Itu adalah kata-kata
penghiburan, tetapi bagi Marquis Farang itu tidak bisa diterima. Permaisuri
Navier telah mengirim ajudan terdekatnya untuk memberi tahu Marquis Farang agar
mengirimkan surat itu, dan dia melaksanakan tugasnya dengan tergesa-gesa. Navier
bukan sekedar menanyakan kabar Heinley. Marquis Farang tidak tahu isi surat
itu, tapi dia tahu urgensi pengiriman itu menandakan betapa pentingnya surat
itu.
Tapi menunggu di sini
sampai Raja Heinley menyelesaikan pekerjaannya?
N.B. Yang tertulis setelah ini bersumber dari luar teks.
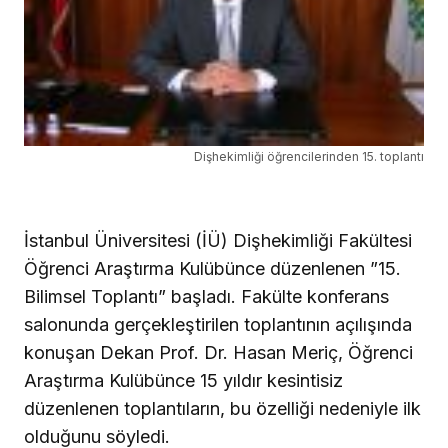
Dişhekimliği öğrencilerinden 15. toplantı
İstanbul Üniversitesi (İÜ) Dişhekimliği Fakültesi
Öğrenci Araştırma Kulübünce düzenlenen ”15.
Bilimsel Toplantı” başladı.
Fakülte konferans
salonunda gerçekleştirilen toplantının açılışında
konuşan Dekan Prof. Dr. Hasan Meriç, Öğrenci
Araştırma Kulübünce 15 yıldır kesintisiz
düzenlenen toplantıların, bu özelliği nedeniyle ilk
olduğunu söyledi.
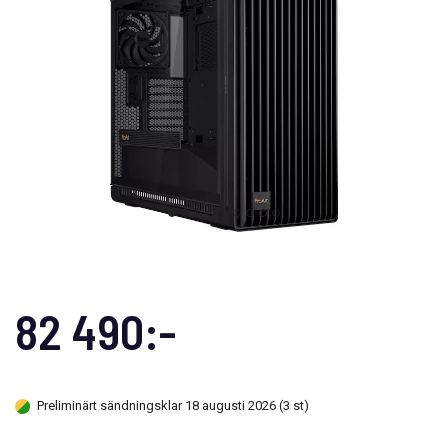
82 490:-
Preliminärt sändningsklar 18 augusti 2026 (3 st)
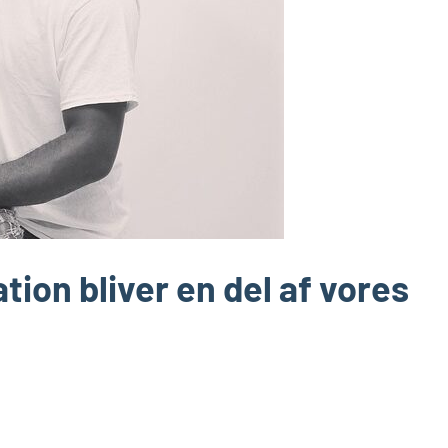
ation bliver en del af vores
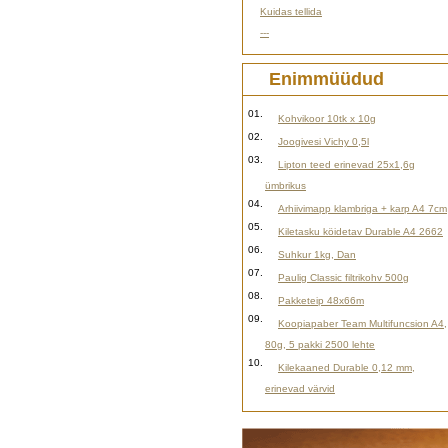
Kuidas tellida
---
Enimmüüdud
01.
Kohvikoor 10tk x 10g
02.
Joogivesi Vichy 0,5l
03.
Lipton teed erinevad 25x1,6g
ümbrikus
04.
Arhiivimapp klambriga + karp A4 7cm
05.
Kiletasku köidetav Durable A4 2662
06.
Suhkur 1kg, Dan
07.
Paulig Classic filtrikohv 500g
08.
Pakketeip 48x66m
09.
Koopiapaber Team Multifuncsion A4,
80g, 5 pakki 2500 lehte
10.
Kilekaaned Durable 0,12 mm,
erinevad värvid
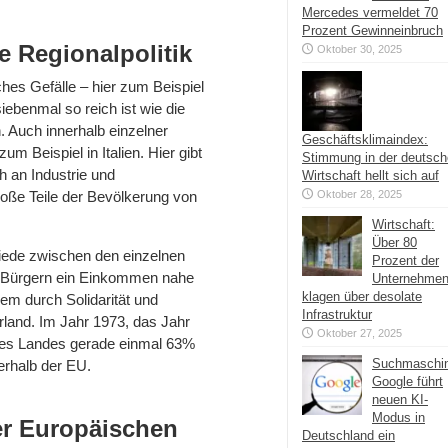
Mercedes vermeldet 70
Prozent Gewinneinbruch
e Regionalpolitik
Oktober 30, 2025
ches Gefälle – hier zum Beispiel
ebenmal so reich ist wie die
n. Auch
innerhalb einzelner
Geschäftsklimaindex:
um Beispiel in Italien. Hier gibt
Stimmung in der deutsc
h an Industrie und
Wirtschaft hellt sich auf
oße Teile der Bevölkerung von
Oktober 28, 2025
Wirtschaft:
Über 80
chiede zwischen den einzelnen
Prozent der
n Bürgern ein Einkommen nahe
Unternehme
klagen über desolate
em durch Solidarität und
Infrastruktur
Irland. Im Jahr 1973, das Jahr
Oktober 27, 2025
t des Landes gerade einmal 63%
Suchmaschi
erhalb der EU.
Google führt
neuen KI-
Modus in
der Europäischen
Deutschland ein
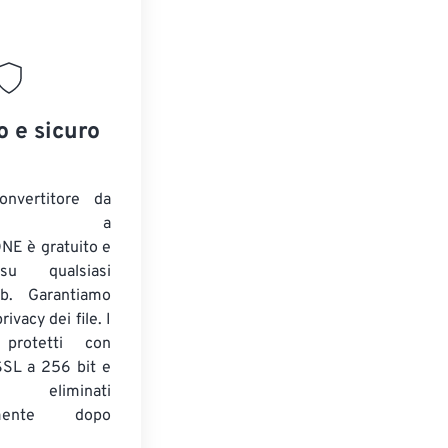
o e sicuro
onvertitore da
ENTE a
E è gratuito e
su qualsiasi
b. Garantiamo
ivacy dei file. I
 protetti con
 SSL a 256 bit e
 eliminati
amente dopo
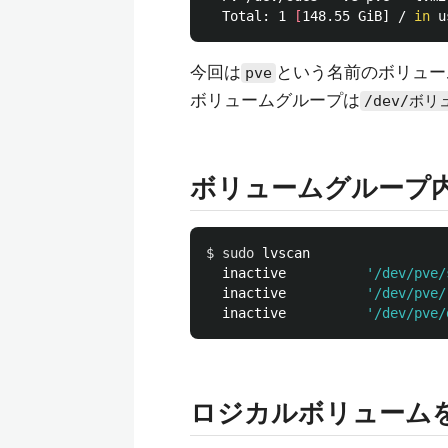
  Total: 1 
[
148.55 GiB] / 
in 
u
今回は
という名前のボリュー
pve
ボリュームグループは
/dev/ボ
ボリュームグループ
$ 
sudo 
lvscan

  inactive          
'/dev/pve/
  inactive          
'/dev/pve/
  inactive          
'/dev/pve/
ロジカルボリューム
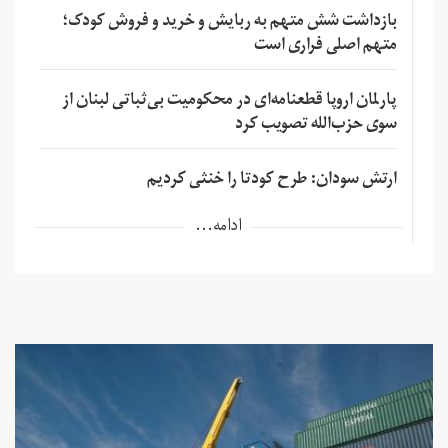
بازداشت شش متهم به ربایش و خرید و فروش کودک؛
متهم اصلی فراری است
پارلمان اروپا قطعنامه‌ای در محکومیت بی‌ثباتی لبنان از
سوی حزب‌الله تصویب کرد
ارتش سودان: طرح کودتا را خنثی کردیم
ادامه...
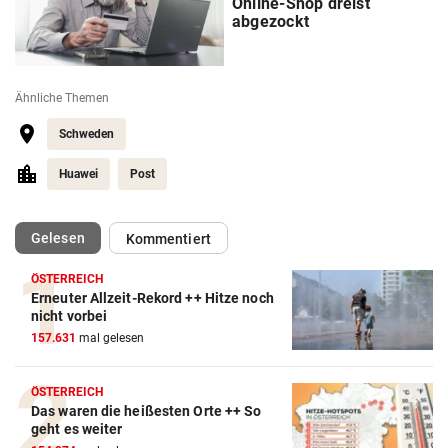
Online-Shop dreist
abgezockt
Ähnliche Themen
Schweden
Huawei
Post
(ausgewählt)
Gelesen
Kommentiert
ÖSTERREICH
Erneuter Allzeit-Rekord ++ Hitze noch
nicht vorbei
157.631
mal gelesen
ÖSTERREICH
Das waren die heißesten Orte ++ So
geht es weiter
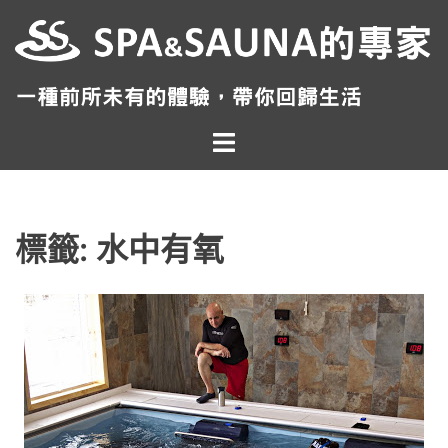
跳
至
主
要
內
Toggle
容
menu
標籤:
水中有氧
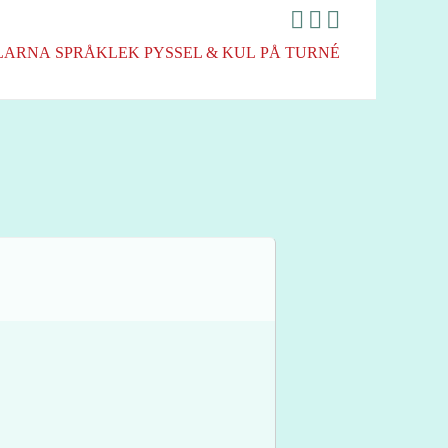
LARNA
SPRÅKLEK
PYSSEL & KUL
PÅ TURNÉ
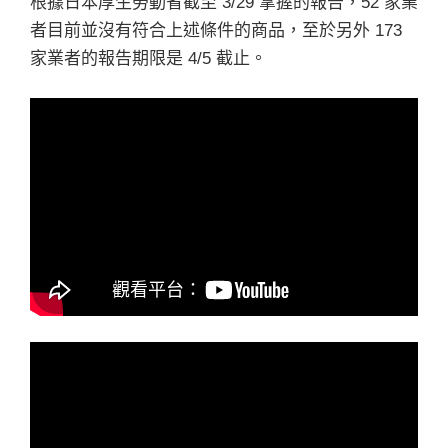
根據日本厚生勞動省截至 3/29 掌握的報告，52 家業
者目前並沒有符合上述條件的商品，至於另外 173
家業者的報告期限是 4/5 截止。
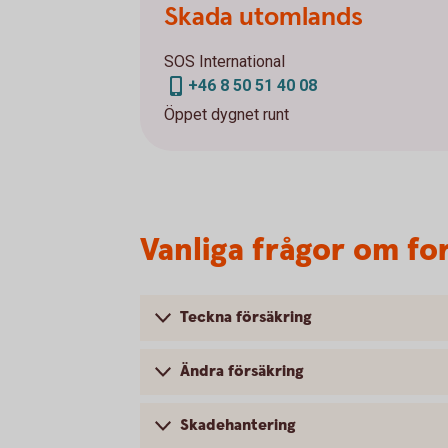
Skada utomlands
SOS International
+46 8 50 51 40 08
Öppet dygnet runt
Vanliga frågor om fo
Teckna försäkring
Ändra försäkring
Skadehantering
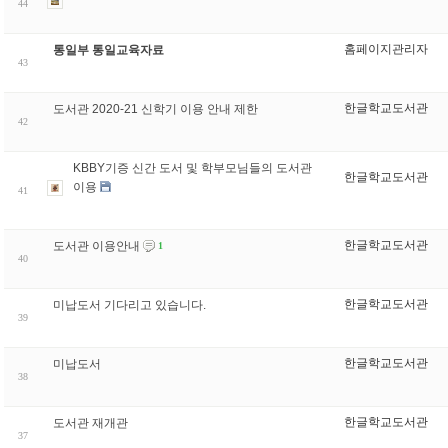
44
홈페이지관리자
통일부 통일교육자료
43
한글학교도서관
도서관 2020-21 신학기 이용 안내 제한
42
KBBY기증 신간 도서 및 학부모님들의 도서관
한글학교도서관
이용
41
한글학교도서관
도서관 이용안내
1
40
한글학교도서관
미납도서 기다리고 있습니다.
39
한글학교도서관
미납도서
38
한글학교도서관
도서관 재개관
37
Marquis Farang tidak bisa
melakukan itu.
“Saya akan kembali
lagi nanti.”
Pada akhirnya, Marquis
Farang memutuskan untuk meninggalkan Kerajaan Barat, dan dia bergegas ke kamarnya
dan mengemasi pakaiannya.
***
Sehari setelah aku
mengunjungi Heinley, aku tidak dapat meninggalkan istana permaisuri. Hal yang
sama berlaku bagi dayang-dayangku.
150 tahun yang lalu, seorang
permaisuri telah membunuh suaminya sebelum perpisahan mereka secara resmi
terjadi. Sejak itu, diputuskan bahwa permaisuri yang menunggu cerai akan tetap
dikurung di istana sampai pertemuan pengadilan pertama berlangsung.
Aku terjebak. Mungkin
karena aku tengah menunggu sesuatu yang besar, waktu berlalu dengan cepat dan
lambat pada saat bersamaan. Waktu merangkak ketika aku menyibukkan diri di
siang hari, tetapi ketika malam tiba, waktu datang dan pergi sekejap mata.
'Sekarang Heinley ada
di sini dan aku telah berbicara dengannya dengan baik, setidaknya aku bisa
memberi tahu orang tuaku tentang pernikahanku kembali.'
Meskipun aku bermaksud
untuk menikah lagi setelah bercerai, itu tidak berarti aku dengan senang hati
menghitung mundur ke waktu perceraianku.
Hari-hari berlalu,
hatiku menjadi berat dan pikiranku kacau balau. Selama dua hari pertama, para
dayang menangis setiap kali mereka melihatku. Namun setelah beberapa saat,
mereka mencoba berbicara kepadaku dengan keriangan yang dipaksakan
Sehari sebelum
pengadilan perceraian, Sovieshu memasuki kamarku. Tubuhku tegang karena stres,
dan ketika aku melihatnya, pikiranku menjadi kosong.
Aku ingat hari
pernikahan kami. Kami terlalu muda untuk gugup, dan karena kami terbiasa berada
di dekat satu sama lain, kami tertawa dan mengobrol sehari sebelum pernikahan
kami. Namun, pada hari penobatan kami, aku ingat pernah sangat gugup sehingga aku
bahkan tidak bisa minum air. Fakta bahwa tidak ada yang akan memperbaiki
kesalahanku membuatku takut. Itu adalah pengalaman yang sama sekali berbeda.
Mengapa aku teringat hari itu?
Perutku mulas karena
cemas dan aku meringis. Sementara itu, Sovieshu bersandar tanpa kata di ambang
pintu, matanya berkaca-kaca seolah-olah dia juga sedang melamun. Akhirnya dia
berkedip dan mendekatiku, dan Countess Eliza diam-diam menutup pintu di
belakangnya.
Dengan perceraian yang
sebentar lagi akan terjadi, Sovieshu tampak sangat normal. Dia masih tampan,
dan dia tampak sehat.
“Apakah Anda di sini
untuk mengucapkan selamat tinggal?”
Aku tidak ingin dia
melihat bahwa diriku telah hancur, jadi aku berpura-pura sesantai mungkin. Tadi
malam aku ingin mencabut rambutku karena dia. Akan tetapi, sekarang aku merasa
seperti bejana kosong.
“... Kita akan segera
berpisah.”
Sovieshu berbicara
dengan gumaman rendah ketika dia menghindari pertanyaanku. Atau apakah ini
caranya mengucapkan selamat tinggal? Bagaimanapun, kata-katanya hampir lucu.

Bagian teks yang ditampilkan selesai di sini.